▶ **Exercise details**: Restate the data word for word. Leave the pictures out.

Collected data:
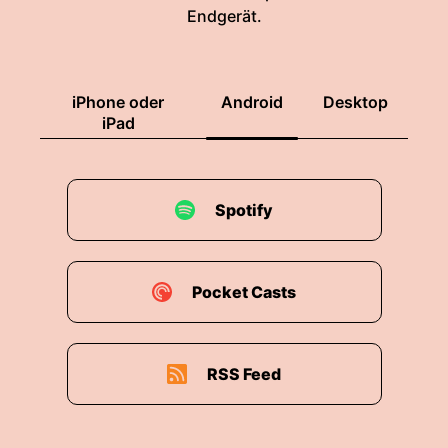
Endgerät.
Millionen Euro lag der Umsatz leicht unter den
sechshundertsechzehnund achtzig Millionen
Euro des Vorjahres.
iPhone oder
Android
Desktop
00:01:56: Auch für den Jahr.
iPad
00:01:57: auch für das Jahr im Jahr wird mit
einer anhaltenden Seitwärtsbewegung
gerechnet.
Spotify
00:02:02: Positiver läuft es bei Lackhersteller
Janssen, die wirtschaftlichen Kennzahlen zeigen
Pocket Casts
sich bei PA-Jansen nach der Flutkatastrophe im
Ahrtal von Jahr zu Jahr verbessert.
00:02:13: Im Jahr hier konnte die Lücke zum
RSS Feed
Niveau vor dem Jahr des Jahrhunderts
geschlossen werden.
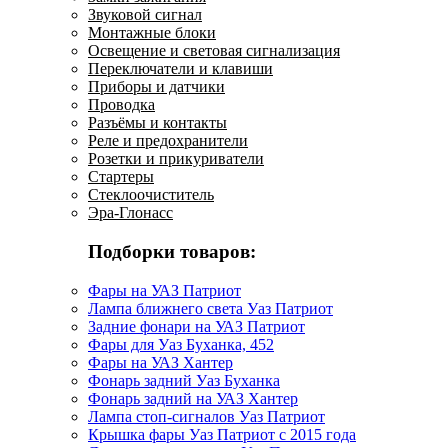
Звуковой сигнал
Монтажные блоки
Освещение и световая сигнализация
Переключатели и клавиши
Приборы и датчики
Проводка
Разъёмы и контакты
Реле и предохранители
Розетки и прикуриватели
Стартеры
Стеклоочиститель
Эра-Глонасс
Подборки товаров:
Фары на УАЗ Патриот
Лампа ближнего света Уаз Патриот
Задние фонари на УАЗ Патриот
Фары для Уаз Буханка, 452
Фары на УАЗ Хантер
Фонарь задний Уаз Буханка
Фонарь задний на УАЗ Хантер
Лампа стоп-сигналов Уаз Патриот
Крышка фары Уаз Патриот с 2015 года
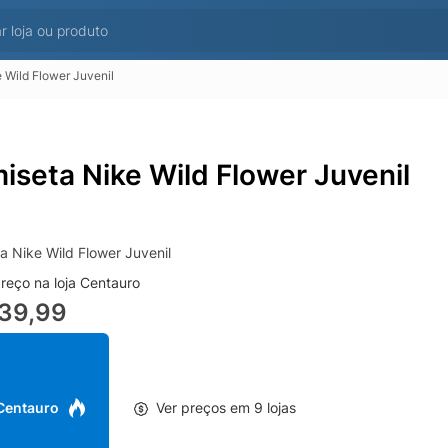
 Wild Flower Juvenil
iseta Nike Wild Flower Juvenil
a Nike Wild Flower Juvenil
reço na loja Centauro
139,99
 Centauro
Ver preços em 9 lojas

▶ **The completed task**:
Endgerät.
Millionen Euro lag der Umsatz leicht unter den
sechshundertsechzehnund achtzig Millionen
Euro des Vorjahres.
iPhone oder
Android
Desktop
00:01:56: Auch für den Jahr.
iPad
00:01:57: auch für das Jahr im Jahr wird mit
einer anhaltenden Seitwärtsbewegung
gerechnet.
Spotify
00:02:02: Positiver läuft es bei Lackhersteller
Janssen, die wirtschaftlichen Kennzahlen zeigen
Pocket Casts
sich bei PA-Jansen nach der Flutkatastrophe im
Ahrtal von Jahr zu Jahr verbessert.
00:02:13: Im Jahr hier konnte die Lücke zum
RSS Feed
Niveau vor dem Jahr des Jahrhunderts
geschlossen werden.
Звуковой сигнал
Монтажные блоки
Освещение и световая сигнализация
Переключатели и клавиши
Приборы и датчики
Проводка
Разъёмы и контакты
Реле и предохранители
Розетки и прикуриватели
Стартеры
Стеклоочиститель
Эра-Глонасс
Подборки товаров:
Фары на УАЗ Патриот
Лампа ближнего света Уаз Патриот
Задние фонари на УАЗ Патриот
Фары для Уаз Буханка, 452
Фары на УАЗ Хантер
Фонарь задний Уаз Буханка
Фонарь задний на УАЗ Хантер
Лампа стоп-сигналов Уаз Патриот
Крышка фары Уаз Патриот с 2015 года
 Wild Flower Juvenil
iseta Nike Wild Flower Juvenil
a Nike Wild Flower Juvenil
reço na loja Centauro
139,99
 Centauro
Ver preços em 9 lojas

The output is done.